The prompt came from the Alchemer 2026 Healthcare Experience Report, a vendor study Reed flagged in the TPS report. Its numbers do the setup work. Patients can speak, and about half watch nothing come back. The most useful finding is the one about the people who never responded at all. Roughly half of them said nobody asked. Only about ten percent said they figured it would not matter. The industry has been building campaigns to re-engage patients it never invited.

Chris and Reed then push past the vendor data into the instrument the whole industry runs on. HCAHPS launched in 2006 as a standardized public accountability measure, and it does that job. It is also a payment mechanism. A quarter of a hospital’s value-based purchasing score comes from it, and CMS withholds two percent of base operating DRG payments into the pool it feeds. When the score moves money, the organization manages the score. Saving one upset patient earns nothing on that scoreboard.
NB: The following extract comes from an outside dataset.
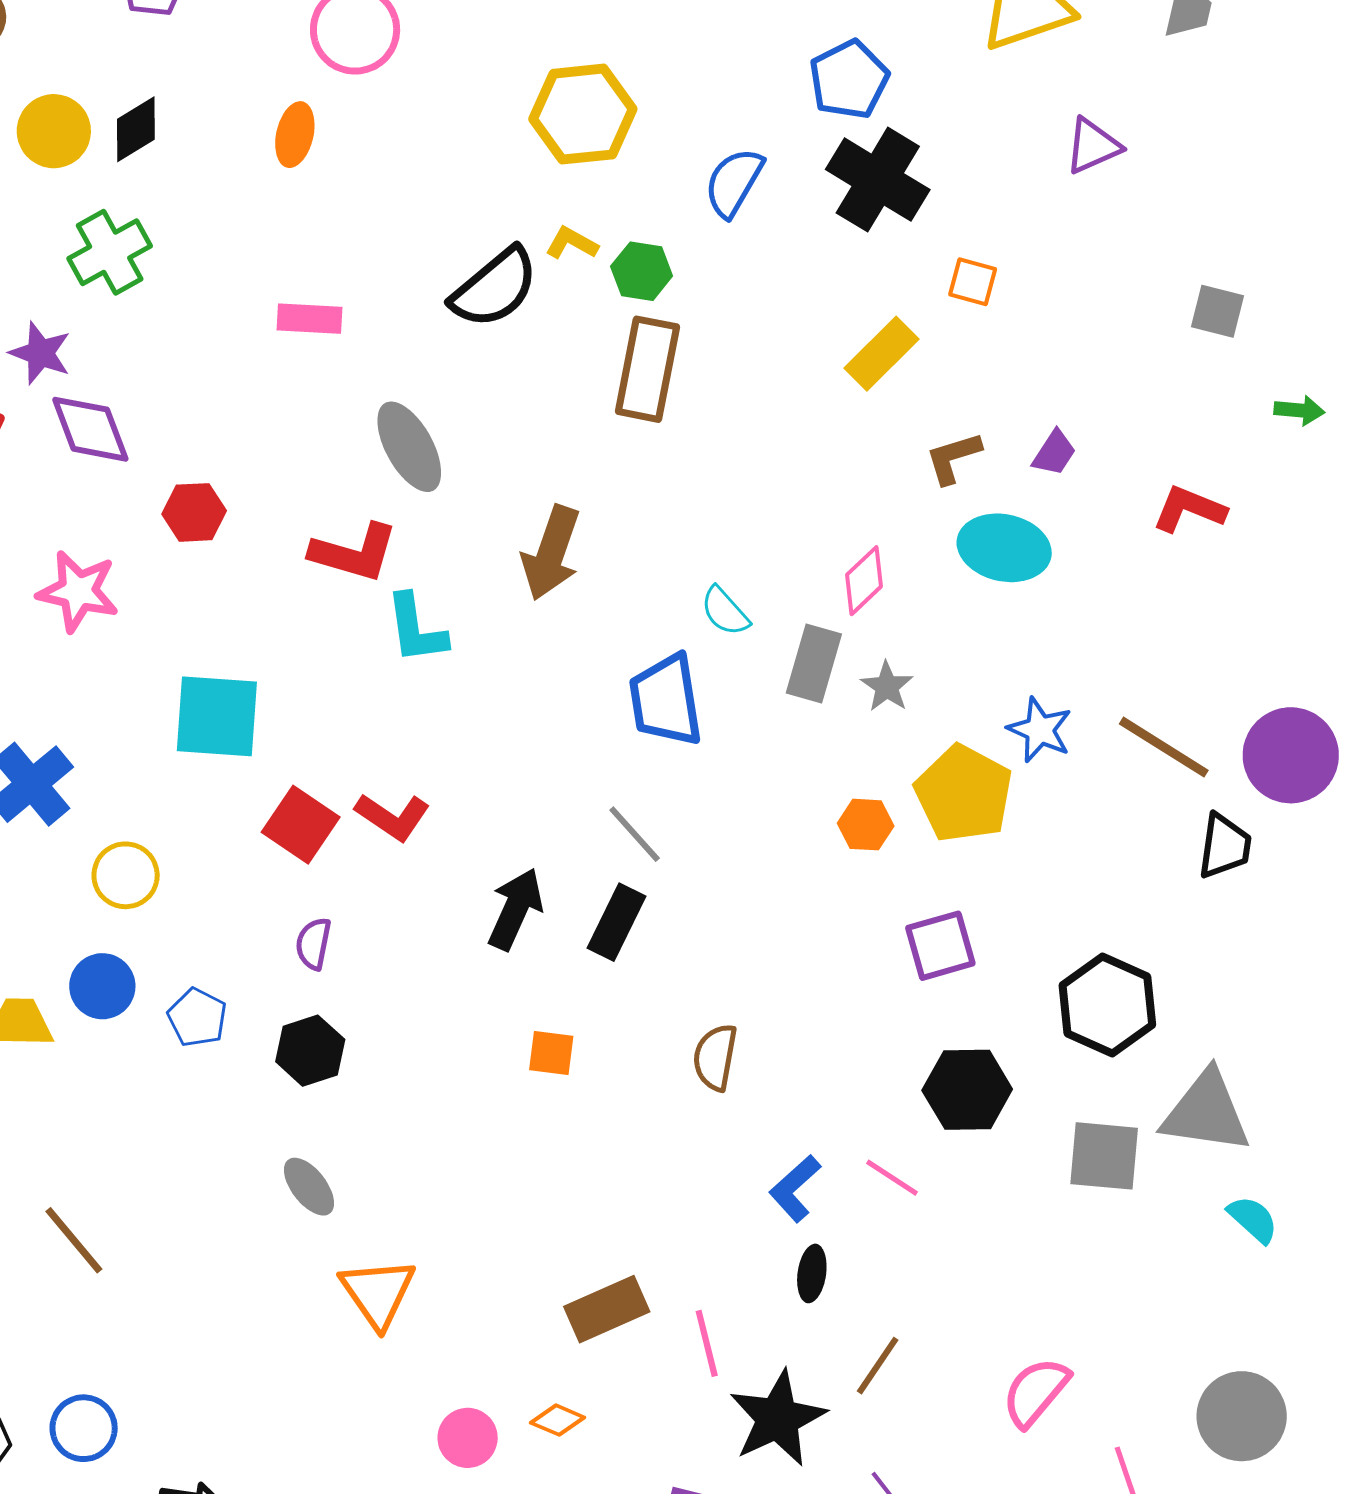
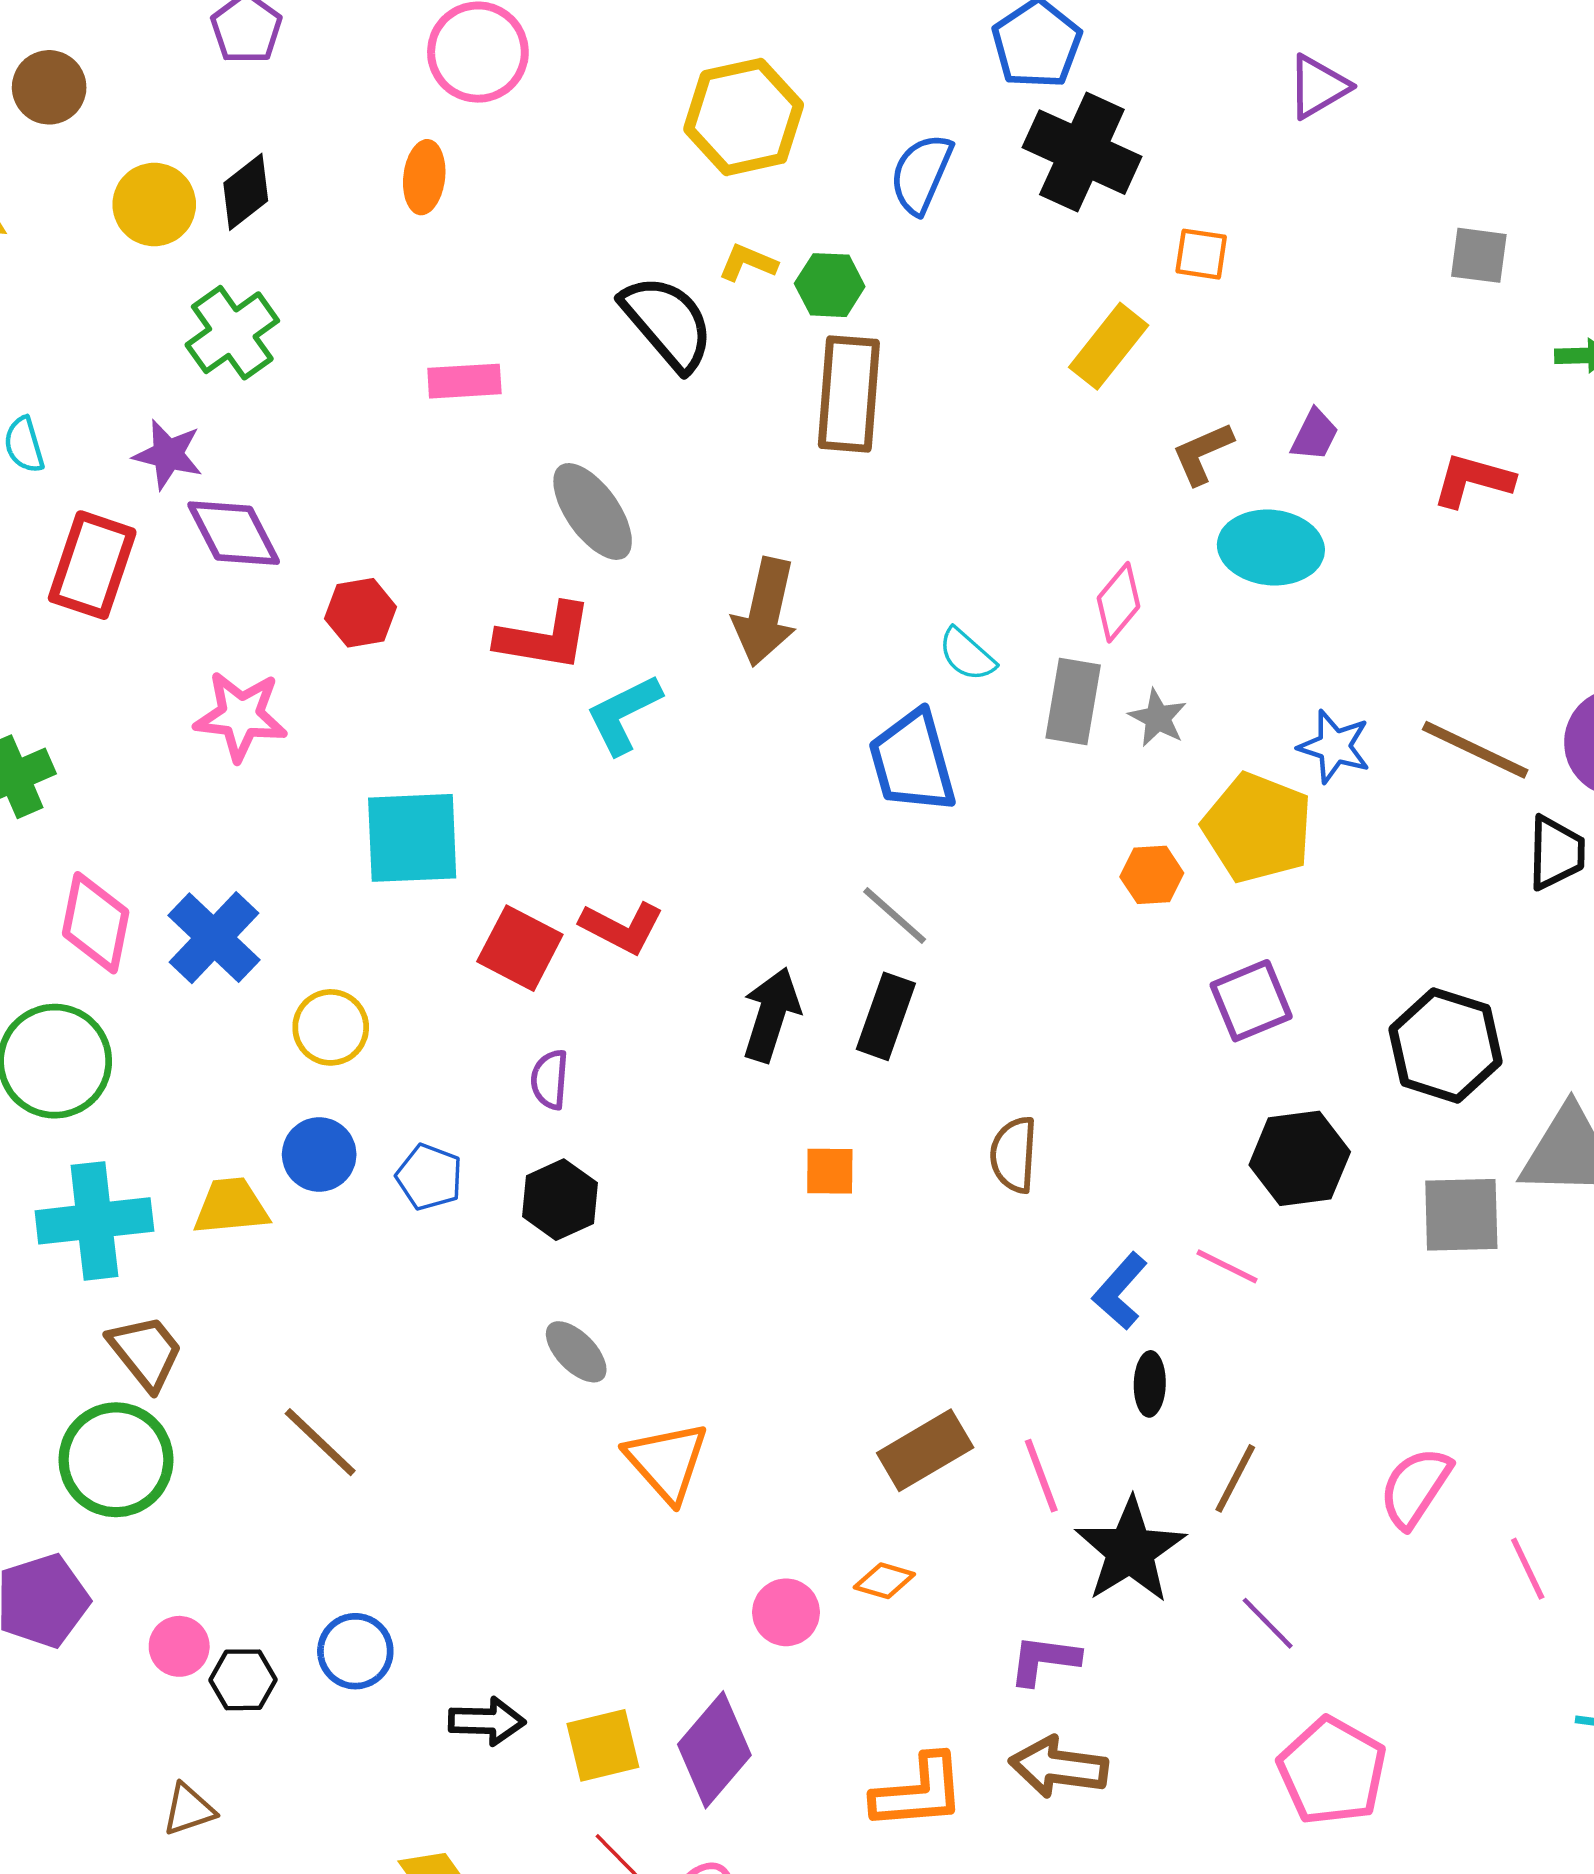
black semicircle: (495, 288) -> (667, 323), turned -84
cyan L-shape: (416, 629) -> (624, 714), turned 78

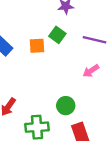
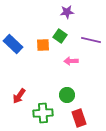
pink arrow: (91, 71) -> (71, 61), moved, turned 32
Reed draws the line between a rating and a review, then finds the hole underneath both. A system can act on feedback, fix the process for the next patient, and the person who raised it never learns a thing. Healthcare is not built to be visible about its own quality improvement. He also names the unglamorous version of the problem, the intake screen where somebody keys in a fake phone number to advance to the next field, which quietly guarantees nobody can ever reach that patient again.

In this episode, Chris and Reed cover:

  • Why the silence after a bad experience is an invitation problem, not an apathy problem
  • The 22-point gap between patients who feel acknowledged and patients who see action
  • How a survey tied to reimbursement ends up managing a score instead of a relationship
  • What Schwab and Apple settled fifteen years ago that healthcare still argues about
  • Why a real-time feedback tool on a short-staffed unit can make things worse
  • Feedback as an early safety signal, and why marketing usually owns the platform it arrives on

Acknowledgment is not action. If the only thing that ever comes back to a patient is thanks for your feedback, you closed the ticket and left the loop open.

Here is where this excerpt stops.